Oleh: Dadang Ari Murtono

Ion yang pertama melihatnya. Kami sedang berjalan-jalan dan bocah sebelas tahun itu berayun-ayun di lengan kiriku. Lantas tiba-tiba ia mogok dan menjerit-jerit, “Lihat.” Ia menuding ke atas dan matanya berbinar. Dan di sanalah lelaki itu mengendarai seekor kuda terbang, menghalau awan putih dan menarik-narik gumpalan mendung. “Bagaimana ia bisa terbang seperti itu?” kata Ion bertanya.

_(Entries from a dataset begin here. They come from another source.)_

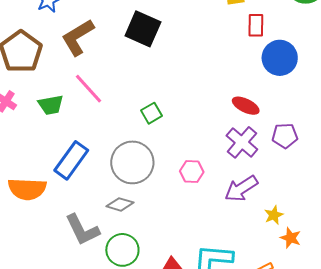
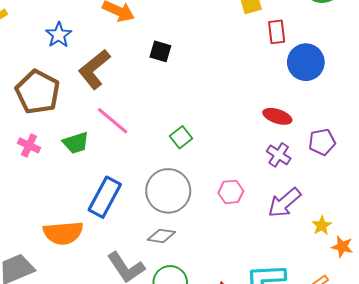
black square: (143, 29) -> (160, 51), size x0.6
purple cross: (242, 142) -> (279, 155), size x0.7

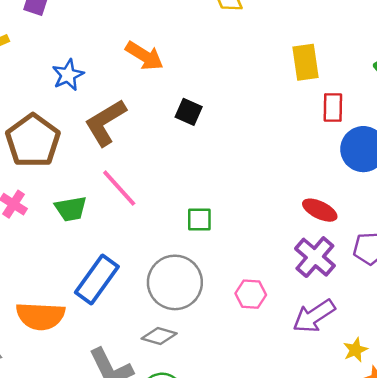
green square: (181, 137) -> (199, 219), turned 30
purple cross: (279, 155) -> (315, 257), size x1.4

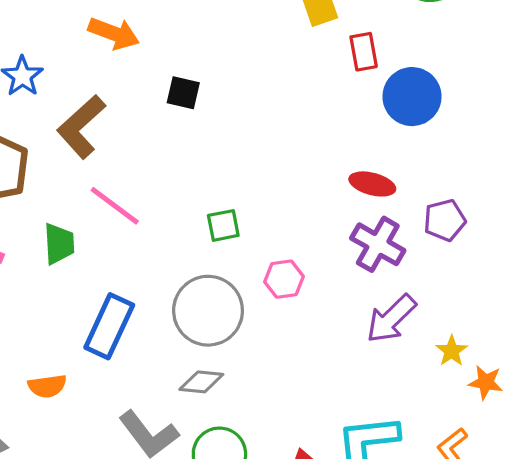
green trapezoid: (71, 209) -> (59, 244), turned -72
pink hexagon: (251, 294) -> (284, 279), moved
orange semicircle: (40, 316) -> (47, 386), size x0.6

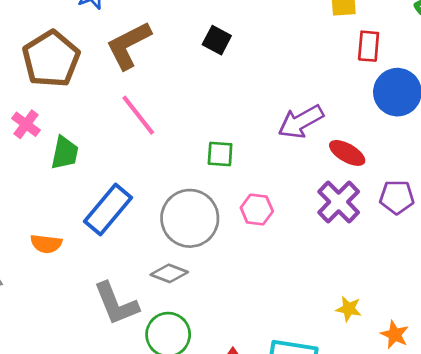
green trapezoid: (59, 244) -> (65, 153), moved
purple arrow: (391, 319) -> (301, 122), moved
yellow star: (452, 351) -> (349, 309), moved, turned 30

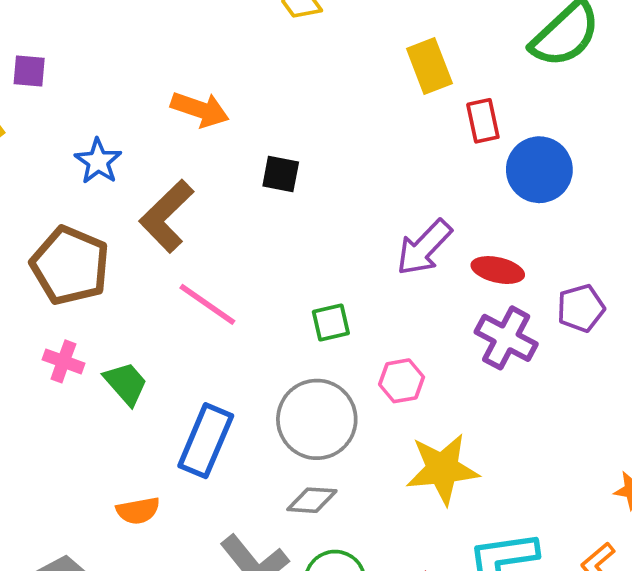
green trapezoid: (65, 153) -> (126, 383), turned -36
yellow star: (349, 309) -> (442, 469), moved, size x2.0

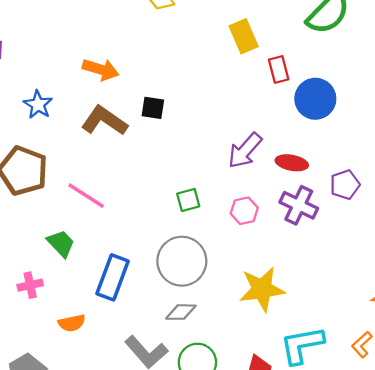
brown L-shape: (167, 216) -> (104, 121), moved, turned 81
pink line: (207, 304) -> (86, 196), moved
pink cross: (63, 361) -> (30, 285), moved, turned -30
pink hexagon: (402, 381) -> (244, 211), moved

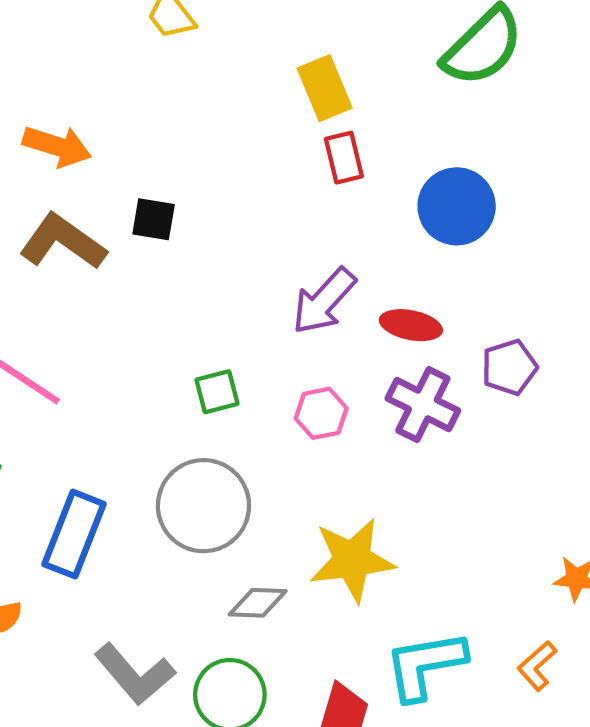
red rectangle: (279, 69) -> (344, 158), moved
gray diamond: (181, 312) -> (258, 603), moved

Aku segera tahu jika lelaki itu adalah masalah. Aku baru saja kehilangan istri dan Ion kehilangan ibu. Dan itu sudah merupakan masalah besar. Aku tak butuh satu masalah lagi. Namun begitulah. Masalah itu datang sendiri dan aku tak bisa mengelakkannya. Ion berteriak-teriak memanggil lelaki itu.

“Ia tidak akan turun,” kataku sambil menarik tangan Ion. Namun bocah itu bersikeras. Ia menahan tarikanku sekuat ia mampu dan mulai merengek. Matanya mendelik ke arahku dan aku tahu jika bocah ini sudah dalam posisi seperti ini, aku tak punya pilihan lain. Maka aku melambai lelaki yang mengendarai kuda terbang itu. “Turunlah,” teriakku. “Sebentar saja.”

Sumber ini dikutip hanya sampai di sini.